--- Supplied records ---
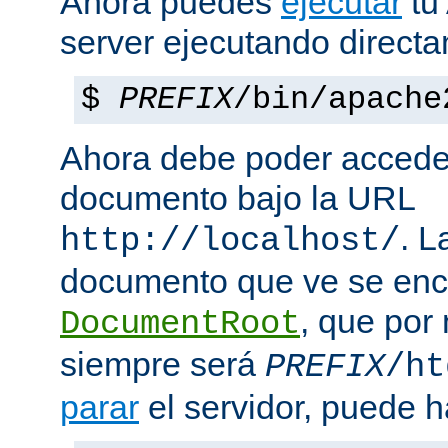
Ahora puedes
ejecutar
tu
server ejecutando direct
$
PREFIX
/bin/apache
Ahora debe poder acceder
documento bajo la URL
. L
http://localhost/
documento que ve se enc
, que por
DocumentRoot
siempre será
PREFIX
/ht
parar
el servidor, puede h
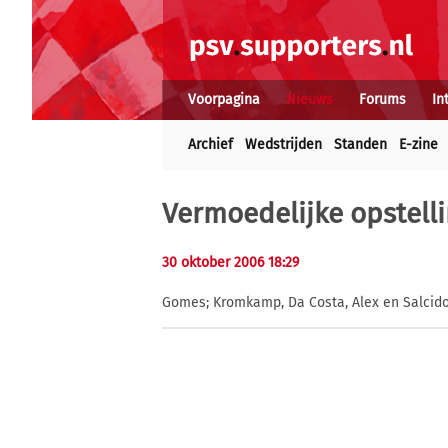
Voorpagina
Nieuws
Forums
In
Archief
Wedstrijden
Standen
E-zine
Vermoedelijke opstell
30 oktober 2006 18:29
Gomes; Kromkamp, Da Costa, Alex en Salcido;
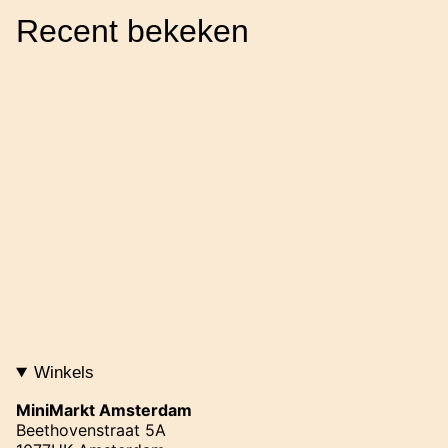
Recent bekeken
Winkels
MiniMarkt Amsterdam
Beethovenstraat 5A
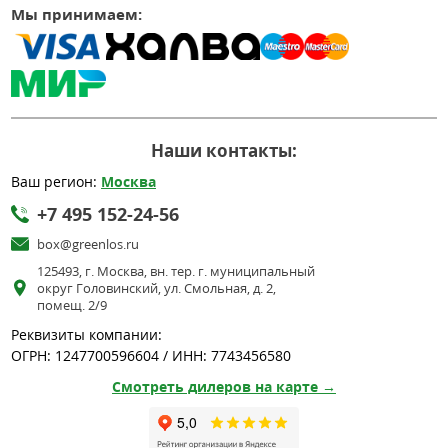
Мы принимаем:
Наши контакты:
Ваш регион:
Москва
+7 495 152-24-56
box@greenlos.ru
125493, г. Москва, вн. тер. г. муниципальный
округ Головинский, ул. Смольная, д. 2,
помещ. 2/9
Реквизиты компании:
ОГРН: 1247700596604 / ИНН: 7743456580
Смотреть дилеров на карте →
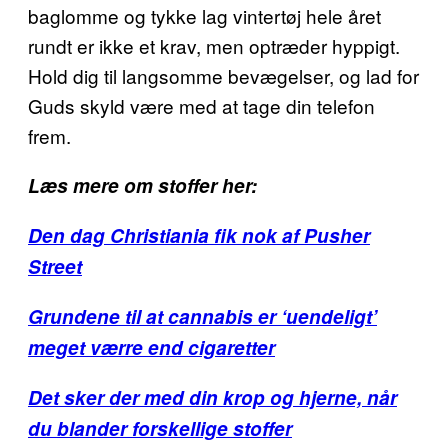
baglomme og tykke lag vintertøj hele året
rundt er ikke et krav, men optræder hyppigt.
Hold dig til langsomme bevægelser, og lad for
Guds skyld være med at tage din telefon
frem.
Læs mere om stoffer her:
Den dag Christiania fik nok af Pusher
Street
Grundene til at cannabis er ‘uendeligt’
meget værre end cigaretter
Det sker der med din krop og hjerne, når
du blander forskellige stoffer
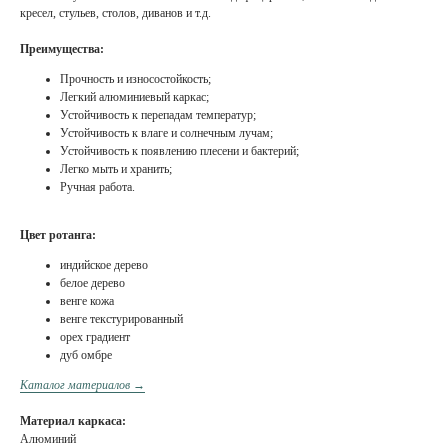
кресел, стульев, столов, диванов и т.д.
Преимущества:
Прочность и износостойкость;
Легкий алюминиевый каркас;
Устойчивость к перепадам температур;
Устойчивость к влаге и солнечным лучам;
Устойчивость к появлению плесени и бактерий;
Легко мыть и хранить;
Ручная работа.
Цвет ротанга:
индийское дерево
белое дерево
венге кожа
венге текстурированный
орех градиент
дуб омбре
Каталог материалов →
Материал каркаса:
Алюминий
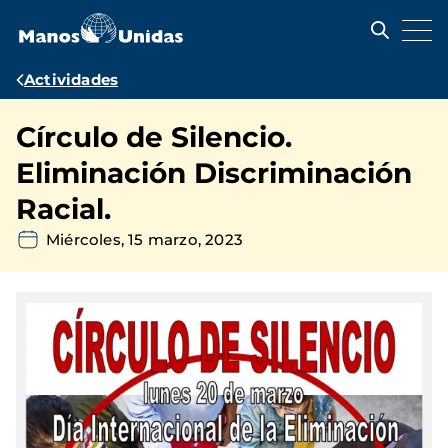
Pasar
al
contenido
principal
Ruta
Actividades
de
Círculo de Silencio.
navegación
Eliminación Discriminación
Racial.
Miércoles, 15 marzo, 2023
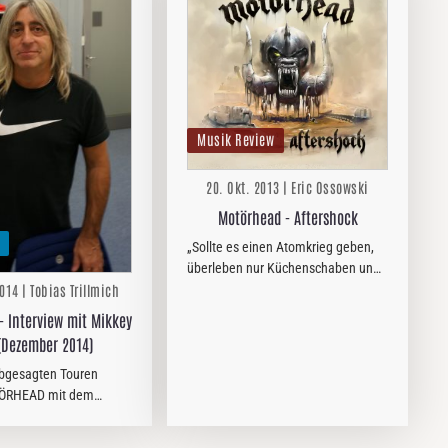
Musik Review
20. Okt. 2013 | Eric Ossowski
Motörhead - Aftershock
„Sollte es einen Atomkrieg geben,
überleben nur Küchenschaben und
Lemmy“. Dieses launige Zitat aus
014 | Tobias Trillmich
dem Lemmy-Film über den
- Interview mit Mikkey
Motörchef schien in letzter Zeit
(Dezember 2014)
wegen Herzproblemen und
abgesagten…
bgesagten Touren
ÖRHEAD mit dem
tershock´ Album im
ich mal wieder nach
---
Please go through the data above and copy each line containing the word "Ahora".

_Response area_.
Ahora puedes
Ahora debe poder acceder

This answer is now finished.